Isabelle maîtrisait parfaitement l'arabe et, d'après certains biographes, parlait le kabyle. Sous un pseudonyme masculin, elle écrivit en 1896, un courrier en arabe à Abu Nadara, un écrivain égyptien "extravagant". Elle se faisait passer pour un auteur slave qui désirait faire un séjour en Algérie pour améliorer ses connaissances linguistiques. Abu Nadara, ému et charmé par le courrier d'Isabelle lui répondit en arabe en la félicitant pour son style. Encouragée par cette réponse, elle a fini par lui dévoiler sa vraie identité et Abu Nadara lui a promis, pour son mariage, de lui écrire "une ode en soixante et une langue". On ne saura jamais si cela a été fait.

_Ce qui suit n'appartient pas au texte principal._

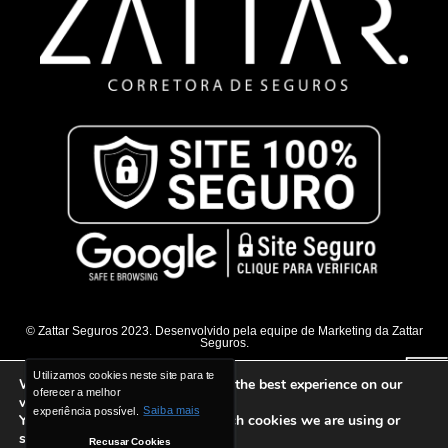
© Zattar Seguros 2023. Desenvolvido pela equipe de Marketing da Zattar
Seguros.
Utilizamos cookies neste site para te
Utilizamos cookies neste site para te
We are using cookies to give you the best experience on our
oferecer a melhor
oferecer a melhor
website.
experiência possível.
experiência possível.
Saiba mais
Saiba mais
You can find out more about which cookies we are using or
switch them off in
settings
.
Recusar Cookies
Recusar Cookies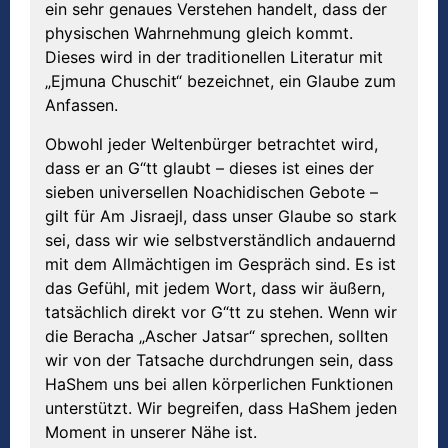
ein sehr genaues Verstehen handelt, dass der
physischen Wahrnehmung gleich kommt.
Dieses wird in der traditionellen Literatur mit
„Ejmuna Chuschit“ bezeichnet, ein Glaube zum
Anfassen.
Obwohl jeder Weltenbürger betrachtet wird,
dass er an G“tt glaubt – dieses ist eines der
sieben universellen Noachidischen Gebote –
gilt für Am Jisraejl, dass unser Glaube so stark
sei, dass wir wie selbstverständlich andauernd
mit dem Allmächtigen im Gespräch sind. Es ist
das Gefühl, mit jedem Wort, dass wir äußern,
tatsächlich direkt vor G“tt zu stehen. Wenn wir
die Beracha „Ascher Jatsar“ sprechen, sollten
wir von der Tatsache durchdrungen sein, dass
HaShem uns bei allen körperlichen Funktionen
unterstützt. Wir begreifen, dass HaShem jeden
Moment in unserer Nähe ist.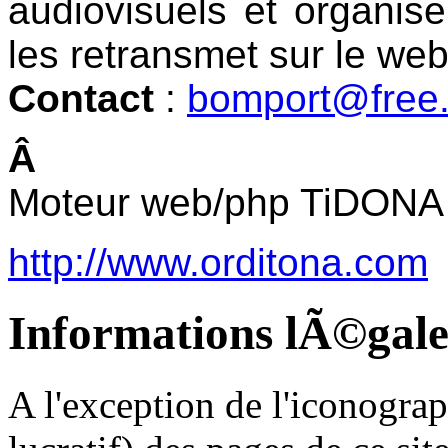
audiovisuels et organi
les retransmet sur le web
Contact
:
bomport@free.
Â
Moteur web/php TiDONA 
http://www.orditona.com
Informations lÃ©gales
A l'exception de l'iconogra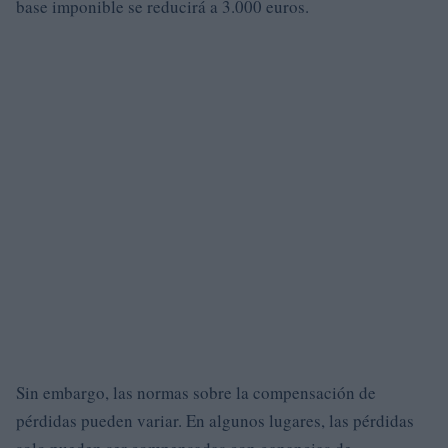
base imponible se reducirá a 3.000 euros.
Sin embargo, las normas sobre la compensación de
pérdidas pueden variar. En algunos lugares, las pérdidas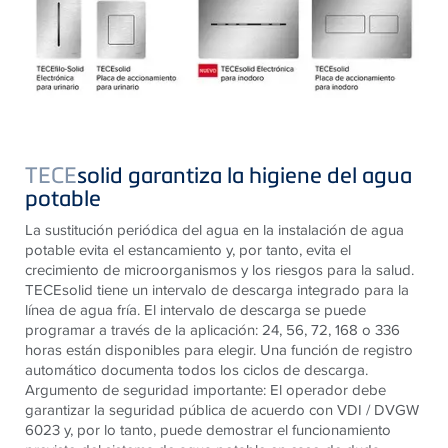
TECE
solid garantiza la higiene del agua
potable
La sustitución periódica del agua en la instalación de agua
potable evita el estancamiento y, por tanto, evita el
crecimiento de microorganismos y los riesgos para la salud.
TECEsolid tiene un intervalo de descarga integrado para la
línea de agua fría. El intervalo de descarga se puede
programar a través de la aplicación: 24, 56, 72, 168 o 336
horas están disponibles para elegir. Una función de registro
automático documenta todos los ciclos de descarga.
Argumento de seguridad importante: El operador debe
garantizar la seguridad pública de acuerdo con VDI / DVGW
6023 y, por lo tanto, puede demostrar el funcionamiento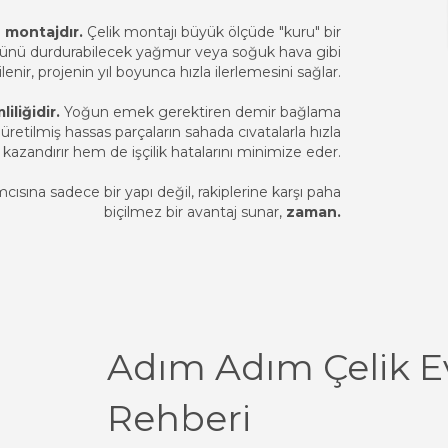
 montajdır.
Çelik montajı büyük ölçüde "kuru" bir
münü durdurabilecek yağmur veya soğuk hava gibi
nir, projenin yıl boyunca hızla ilerlemesini sağlar.
iliğidir.
Yoğun emek gerektiren demir bağlama
a üretilmiş hassas parçaların sahada cıvatalarla hızla
kazandırır hem de işçilik hatalarını minimize eder.
ımcısına sadece bir yapı değil, rakiplerine karşı paha
biçilmez bir avantaj sunar,
zaman.
Adım Adım Çelik E
Rehberi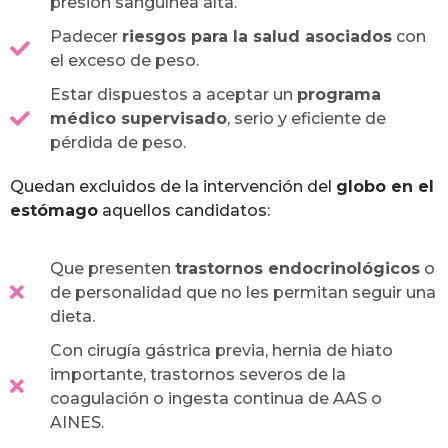
presión sanguínea alta.
Padecer
riesgos para la salud asociados
con
el exceso de peso.
Estar dispuestos a aceptar un
programa
médico supervisado
, serio y eficiente de
pérdida de peso.
Quedan excluidos de la intervención del
globo en el
estómago
aquellos candidatos:
Que presenten
trastornos endocrinológicos
o
de personalidad que no les permitan seguir una
dieta.
Con cirugía gástrica previa, hernia de hiato
importante, trastornos severos de la
coagulación o ingesta continua de AAS o
AINES.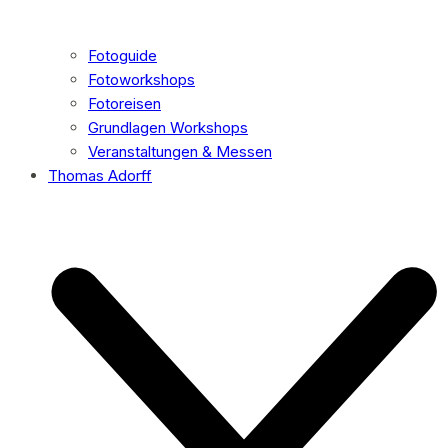
Fotoguide
Fotoworkshops
Fotoreisen
Grundlagen Workshops
Veranstaltungen & Messen
Thomas Adorff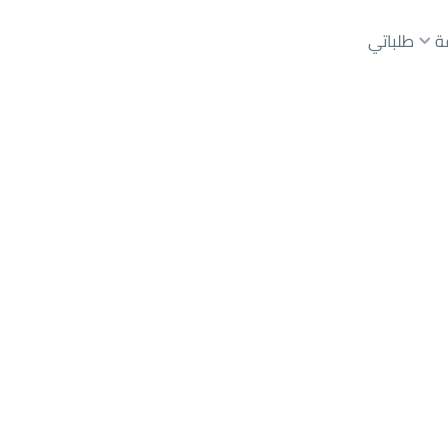
ة
طلباتي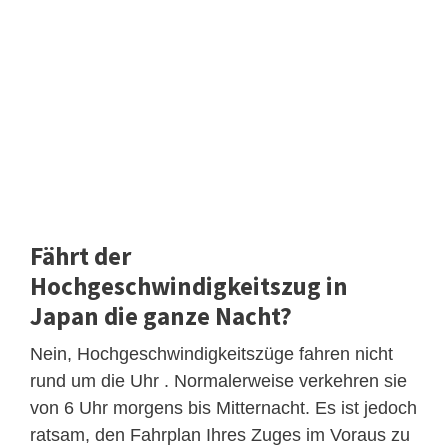
Fährt der
Hochgeschwindigkeitszug in
Japan die ganze Nacht?
Nein, Hochgeschwindigkeitszüge fahren nicht
rund um die Uhr . Normalerweise verkehren sie
von 6 Uhr morgens bis Mitternacht. Es ist jedoch
ratsam, den Fahrplan Ihres Zuges im Voraus zu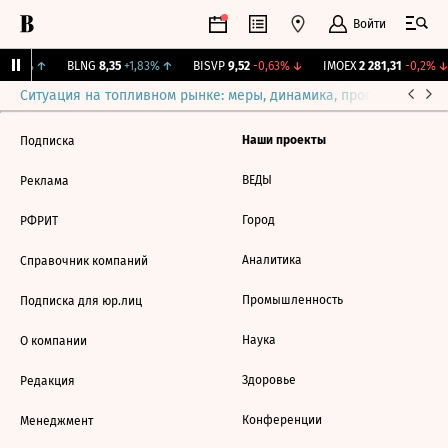
Войти
+1,31%
↑
BLNG
8,35
+1,83%
↑
BISVP
9,52
-0,63%
↓
IMOEX
2 281,31
-0,2%
↓
Ситуация на топливном рынке: меры, динамика, прогнозы
Выб
Наши проекты
Подписка
ВЕДЫ
Реклама
Город
РФРИТ
Аналитика
Справочник компаний
Промышленность
Подписка для юр.лиц
Наука
О компании
Здоровье
Редакция
Конференции
Менеджмент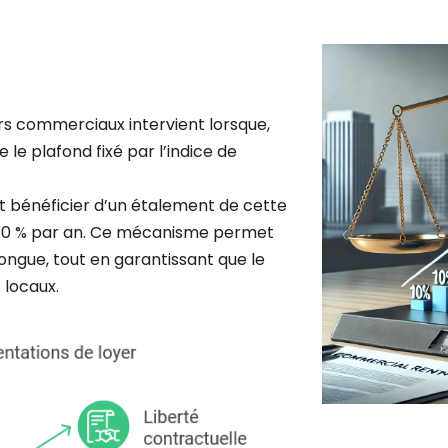
s commerciaux intervient lorsque,
 le plafond fixé par l’indice de
t bénéficier d’un étalement de cette
e 10 % par an. Ce mécanisme permet
 longue, tout en garantissant que le
 locaux.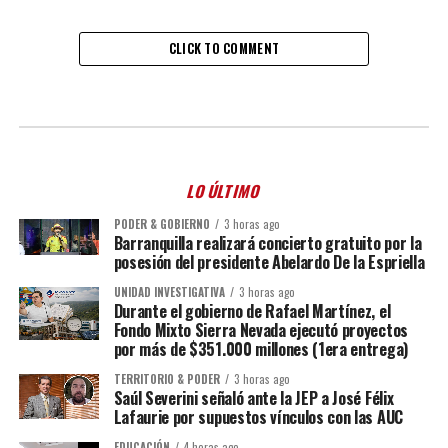
CLICK TO COMMENT
LO ÚLTIMO
PODER & GOBIERNO
3 horas ago
Barranquilla realizará concierto gratuito por la
posesión del presidente Abelardo De la Espriella
UNIDAD INVESTIGATIVA
3 horas ago
Durante el gobierno de Rafael Martínez, el
Fondo Mixto Sierra Nevada ejecutó proyectos
por más de $351.000 millones (1era entrega)
TERRITORIO & PODER
3 horas ago
Saúl Severini señaló ante la JEP a José Félix
Lafaurie por supuestos vínculos con las AUC
EDUCACIÓN
4 horas ago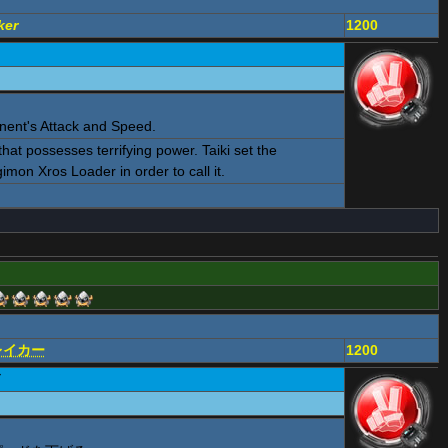
ker
1200
ent's Attack and Speed.
hat possesses terrifying power. Taiki set the
imon Xros Loader in order to call it.
レイカー
1200
ド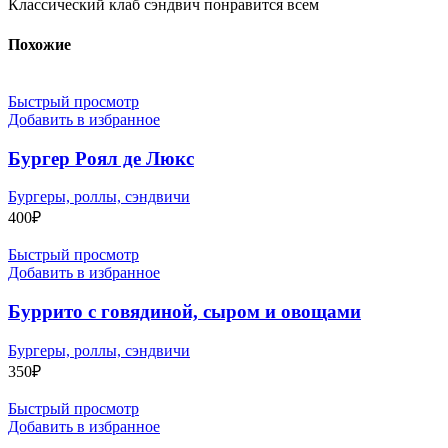
Классический клаб сэндвич понравится всем
Похожие
Быстрый просмотр
Добавить в избранное
Бургер Роял де Люкс
Бургеры, роллы, сэндвичи
400
₽
Быстрый просмотр
Добавить в избранное
Буррито с говядиной, сыром и овощами
Бургеры, роллы, сэндвичи
350
₽
Быстрый просмотр
Добавить в избранное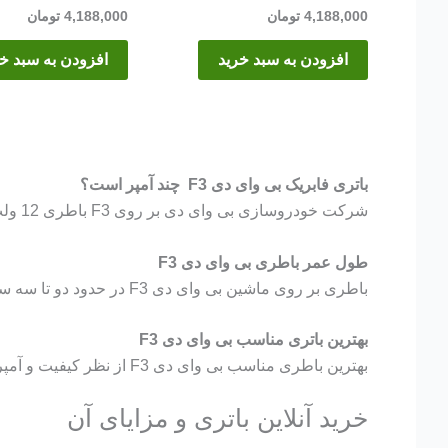
4,188,000
تومان
4,188,000
تومان
افزودن به سبد خرید
افزودن به سبد خ
باتری فابریک بی وای دی F3 چند آمپر است؟
شرکت خودروسازی بی وای دی بر روی F3 باطری 12 ولت و 60 آمپر نصب می‌کند.
طول عمر باطری بی وای دی F3
باطری بر روی ماشین بی وای دی F3 در حدود دو تا سه سال کار میکند. البته این مدت با توجه به شرایط نگهداری باطری و نوع استفاده از باطری تغییر میکند.
بهترین باتری مناسب بی وای دی F3
بهترین باطری مناسب بی وای دی F3 از نظر کیفیت و آمپر باطری 60 آمپر اتمی برنا باتری میباشد.
خرید آنلاین باتری و مزایای آن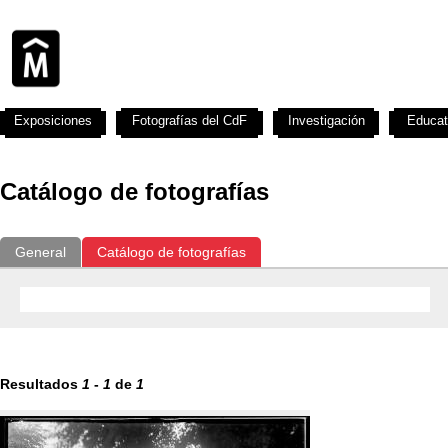
Exposiciones
Fotografías del CdF
Investigación
Educat
Catálogo de fotografías
General
Catálogo de fotografías
Resultados
1
-
1
de
1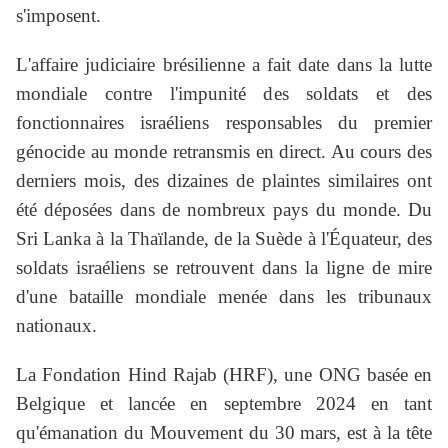
s'imposent.
L'affaire judiciaire brésilienne a fait date dans la lutte
mondiale contre l'impunité des soldats et des
fonctionnaires israéliens responsables du premier
génocide au monde retransmis en direct. Au cours des
derniers mois, des dizaines de plaintes similaires ont
été déposées dans de nombreux pays du monde. Du
Sri Lanka à la Thaïlande, de la Suède à l'Équateur, des
soldats israéliens se retrouvent dans la ligne de mire
d'une bataille mondiale menée dans les tribunaux
nationaux.
La Fondation Hind Rajab (HRF), une ONG basée en
Belgique et lancée en septembre 2024 en tant
qu'émanation du Mouvement du 30 mars, est à la tête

D'après le président de l'Association Suisse Algérie Harmonie à Genève (ASAH), Bouteflika lui-même aurait rappelé qu'"Isabelle Eberhardt était Algérienne et qu'elle avait été authentique dans son combat pour l'Algérie". Une algérienne authentique, oui.
Enterrée selon le rituel musulman, au cimetière de Aïn Sefra, Isabelle écrivit à propos de la mort: "Tout le grand charme poignant de la vie vient peut-être de la certitude absolue de la mort. Si les choses devaient durer, elles nous sembleraient indignes d'attachement".